Viewer software won't open anywhere else. Each scanner ships a Windows-only viewer. If the radiology center doesn't bundle that viewer with the scan, the recipient can't open it. So they burn a CD with both the DICOM folder and a copy of CSImaging.exe / RomexisViewer.exe.

Institutional inertia. "This is how we've always done it." Many centers haven't tried anything else because nothing obviously better was available until recently.

What CDs actually cost

The sticker price of a CD is nothing. The real cost is elsewhere.

  • Labor: 5–10 minutes per scan to burn, label and package. At 20 scans a day that's 100–200 minutes of staff time daily.
  • Delivery delay: 1–3 business days for the dentist to pick up or receive by courier. Patient waits.
  • Failed deliveries: ~15–25 % of CDs fail at the recipient — no CD drive, viewer won't install, wrong OS, bad burn. Each failure requires a re-send.
  • Storage: stacks of CDs in the center's archive that nobody wants to throw out and nobody can index.
  • HIPAA/GDPR risk: a CD lost in the mail or on a dentist's car floor is a PHI breach. No encryption, no access log.

Rough estimate for a mid-size radiology center doing 500 CBCTs/month: 40–80 staff-hours monthly on CD logistics, plus 75–125 re-sends, plus ongoing breach exposure.

What to replace CDs with

Option A: a shared link

The simplest replacement: after acquisition, upload the DICOM to a web viewer and share a link. The referring dentist clicks the link on any device — Mac, Windows, iPad, phone — and sees the study immediately.

This is what CBCTHub's sharing flow does. A link carries zero installation burden, works across platforms, and can carry an expiry date and access log.

Patient link, specialist link and internal read link can all point at the same study with different access levels.

Option B: DICOMweb push to a PACS

If the receiver operates a PACS (most hospital networks, some group practices), push DICOM files directly from the scanner to the receiver's PACS via DICOMweb (WADO-RS/STOW-RS) or DIMSE.

This is the cleanest workflow for hospital-scale operations. It requires both sides to configure, but once in place, CBCTs land in the receiver's reading queue automatically.

Option C: email a DICOM JPEG report

For non-diagnostic communication — "here's what I found, here's the area of interest" — an annotated screenshot email is fine. It's not the scan itself, but it's often enough for the referring dentist's decision.

Caveat: never send this as a substitute for the actual DICOM when the recipient needs to measure, re-window or reconstruct. JPEG discards the data they'd need.

Transition plan (2 weeks)

For a radiology center moving off CDs:

  1. Week 1: set up your chosen link-based viewer with a test account. Upload 10 historical scans.
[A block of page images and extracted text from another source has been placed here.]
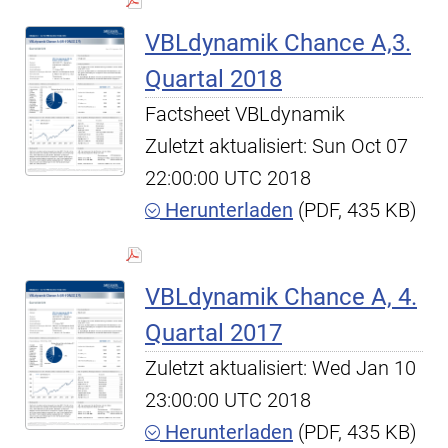
VBLdynamik Chance A,3.
Quartal 2018
Factsheet VBLdynamik
Zuletzt aktualisiert: Sun Oct 07
22:00:00 UTC 2018
Herunterladen
(PDF, 435 KB)
VBLdynamik Chance A, 4.
Quartal 2017
Zuletzt aktualisiert: Wed Jan 10
23:00:00 UTC 2018
Herunterladen
(PDF, 435 KB)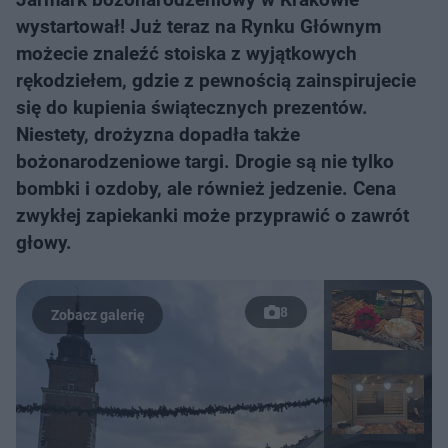
wystartował! Już teraz na Rynku Głównym
możecie znaleźć stoiska z wyjątkowych
rękodziełem, gdzie z pewnością zainspirujecie
się do kupienia świątecznych prezentów.
Niestety, drożyzna dopadła także
bożonarodzeniowe targi. Drogie są nie tylko
bombki i ozdoby, ale również jedzenie. Cena
zwykłej zapiekanki może przyprawić o zawrót
głowy.
8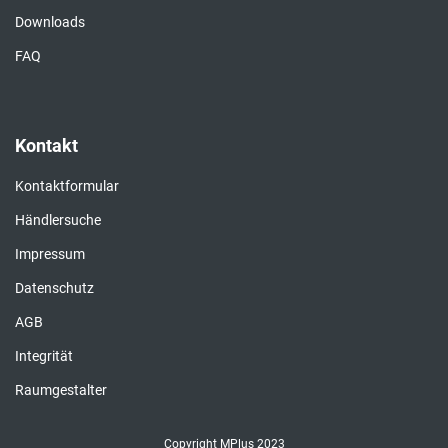
Downloads
FAQ
Kontakt
Kontaktformular
Händlersuche
Impressum
Datenschutz
AGB
Integrität
Raumgestalter
Copyright MPlus 2023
Verify they open on Mac, Windows and iPad.
  2. Week 1: identify your top 20 referring dentists. Call 5 of them and ask which platform they use (OS, tablet, phone).
  3. Week 2: on new acquisitions, send both a CD (fallback) and a link (primary). Tell each referrer which link they prefer.
  4. Week 3: stop burning CDs unless specifically requested. Track requests; they should be near zero.
  5. Week 4: update your website and report templates to include the link URL and viewer instructions.

Objections you'll hear

"Older dentists don't want technology." In practice, a link is less technology than a CD. The older dentist opens an email, clicks a link, sees the scan. No CD tray, no driver prompts, no install.

"What about security?" A link with a random 128-bit token and an access log is more secure than a physical CD that can be lost or copied. Verify your vendor does TLS 1.3, audit logs and time-limited tokens.

"The scanner doesn't support it." The scanner doesn't need to. You export DICOM from the scanner to a folder, then upload that folder to the web viewer. Same post-acquisition step, different destination.

Summary

CDs survive in dentistry because everyone's scanner software was built around them. That's not a reason to keep them. The switch to link-based sharing is a two-week project that saves 40–80 staff-hours monthly, removes delivery delays, and cuts breach exposure.

Start with your top five referring offices. If the link works for them, roll it out to the rest. By the end of the quarter, your CD burner should be a backup, not a workflow.